Actually, it’s mainly Rome with the odd road trip across Africa where she is working on a photography project documenting twentysomethings. She started writing stories at the age of four. “I was a nerdy kid,” she says. “I read all the time, was obsessed with stories about warrior princesses and flying and horses. I was very bossy. I used to write plays and then have my friends and sister act them out. And if they were in revolt I would act them out with my dolls.” Was her twin sister similarly inclined? “No, she was much more sociable and adorable,” she says. “More well adjusted than me.”

At the age of 12 Selasi met her father for the first time. “It happened here in London, at Heathrow airport,” she tells me. “When I saw him, to be perfectly honest it was like seeing a stranger. I didn’t know him. I was expecting something, if not affection then at least anger. But there was nothing. He had the name – father – but he had never played the role. It was only through our passion for yoga that we formed a bond. That didn’t happen until much later.”

In fact it was only as Selasi started to write Ghana Must Go – a novel about the death of a father – that the relationship with her own father was born. “When I started the book, he and I were close for the first time,” she admits. “I realise there’s something going on there, but I prefer to just let my subconscious spit up whatever it wants for my use.”

The novel is split into three sections: Gone, Going, and Go. We talk about Selasi’s own desire to be forever on the go or, to put it another way, her resistance to being tethered to any place.
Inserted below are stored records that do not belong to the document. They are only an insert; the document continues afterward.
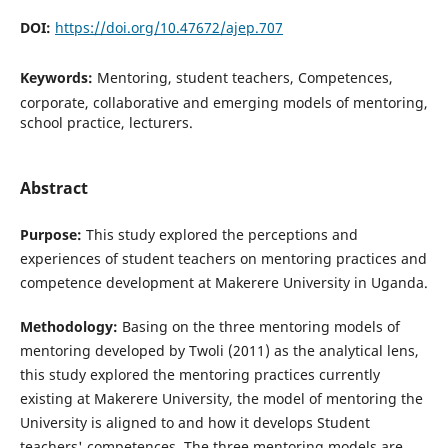
DOI:
https://doi.org/10.47672/ajep.707
Keywords:
Mentoring, student teachers, Competences,
corporate, collaborative and emerging models of mentoring,
school practice, lecturers.
Abstract
Purpose:
This study explored the perceptions and
experiences of student teachers on mentoring practices and
competence development at Makerere University in Uganda.
Methodology:
Basing on the three mentoring models of
mentoring developed by Twoli (2011) as the analytical lens,
this study explored the mentoring practices currently
existing at Makerere University, the model of mentoring the
University is aligned to and how it develops Student
teachers' competences. The three mentoring models are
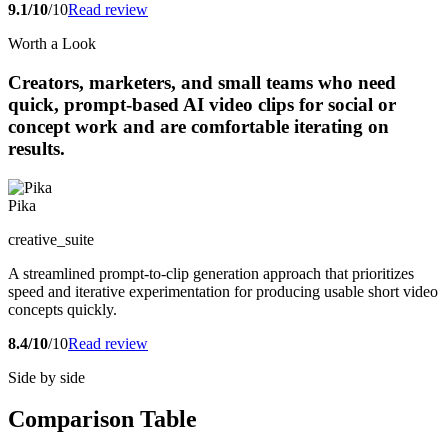
9.1/10
/10
Read review
Worth a Look
Creators, marketers, and small teams who need
quick, prompt-based AI video clips for social or
concept work and are comfortable iterating on
results.
Pika
creative_suite
A streamlined prompt-to-clip generation approach that prioritizes
speed and iterative experimentation for producing usable short video
concepts quickly.
8.4/10
/10
Read review
Side by side
Comparison Table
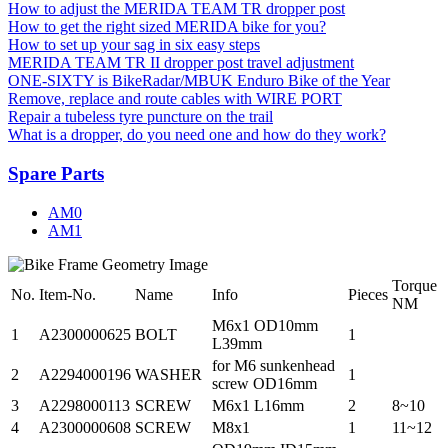
How to adjust the MERIDA TEAM TR dropper post
How to get the right sized MERIDA bike for you?
How to set up your sag in six easy steps
MERIDA TEAM TR II dropper post travel adjustment
ONE-SIXTY is BikeRadar/MBUK Enduro Bike of the Year
Remove, replace and route cables with WIRE PORT
Repair a tubeless tyre puncture on the trail
What is a dropper, do you need one and how do they work?
Spare Parts
AM0
AM1
Torque
No.
Item-No.
Name
Info
Pieces
NM
M6x1 OD10mm
1
A2300000625
BOLT
1
L39mm
for M6 sunkenhead
2
A2294000196
WASHER
1
screw OD16mm
3
A2298000113
SCREW
M6x1 L16mm
2
8~10
4
A2300000608
SCREW
M8x1
1
11~12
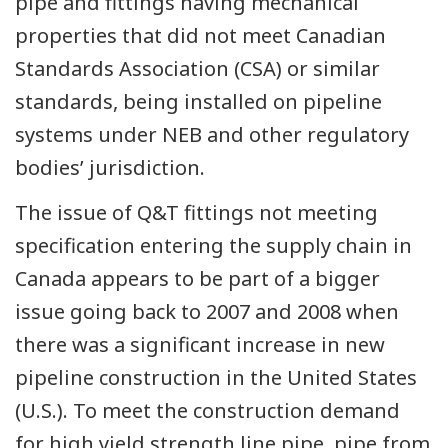
pipe and fittings having mechanical
properties that did not meet Canadian
Standards Association (CSA) or similar
standards, being installed on pipeline
systems under NEB and other regulatory
bodies’ jurisdiction.
The issue of Q&T fittings not meeting
specification entering the supply chain in
Canada appears to be part of a bigger
issue going back to 2007 and 2008 when
there was a significant increase in new
pipeline construction in the United States
(U.S.). To meet the construction demand
for high yield strength line pipe, pipe from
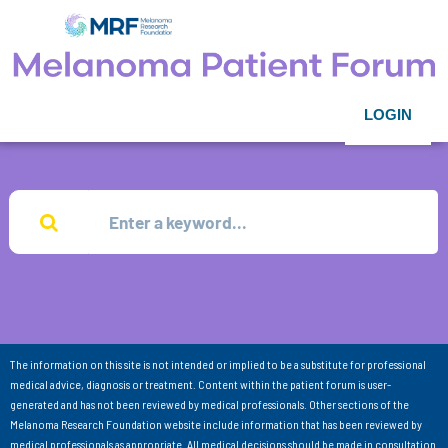
LOGIN
The information on this site is not intended or implied to be a substitute for professional
medical advice, diagnosis or treatment. Content within the patient forum is user-
generated and has not been reviewed by medical professionals. Other sections of the
Melanoma Research Foundation website include information that has been reviewed by
medical professionals as appropriate. All medical decisions should be made in consultation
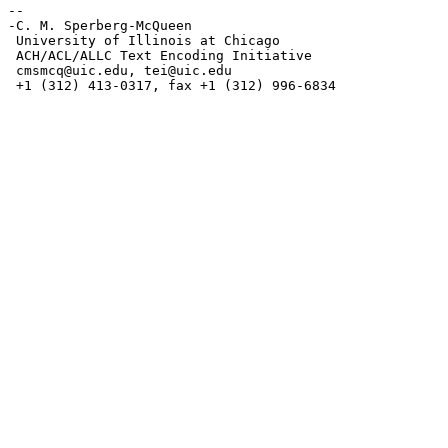
--

-C. M. Sperberg-McQueen

 University of Illinois at Chicago

 ACH/ACL/ALLC Text Encoding Initiative

cmsmcq@uic.edu
, 
tei@uic.edu
 +1 (312) 413-0317, fax +1 (312) 996-6834
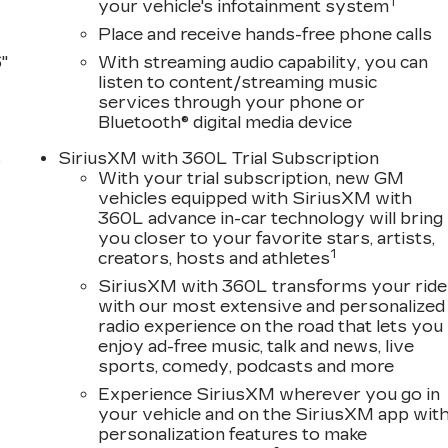
1
your vehicle's infotainment system
Place and receive hands-free phone calls
"
With streaming audio capability, you can
listen to content/streaming music
services through your phone or
Bluetooth® digital media device
s
SiriusXM with 360L Trial Subscription
With your trial subscription, new GM
D
vehicles equipped with SiriusXM with
360L advance in-car technology will bring
you closer to your favorite stars, artists,
1
creators, hosts and athletes
SiriusXM with 360L transforms your ride
with our most extensive and personalized
radio experience on the road that lets you
enjoy ad-free music, talk and news, live
sports, comedy, podcasts and more
Experience SiriusXM wherever you go in
your vehicle and on the SiriusXM app wit
personalization features to make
Where does it come from? “My mother grew up without a strong sense of home,” she says. “She was born in London and for lack of a better word, she looks mixed. She’s not only Scottish and not only Nigerian. But this didn’t inspire in her a desperate need to travel. Rather, she was looking for a sense of home. For some immigrants who are born into movement, the instinct is to find a place to plant their flag, a piece of earth to call their own. I have a completely different impulse. I want to go.”

She laughs and looks pleased. In fact she really does have to go. She is flying to Berlin in a few hours. “The characters in my novel are always leaving,” she says as she stands up. “I’m always going, which I think is the most hopeful action a human being can take. It represents possibilities. Go, for me, means life.” And with that, she’s gone.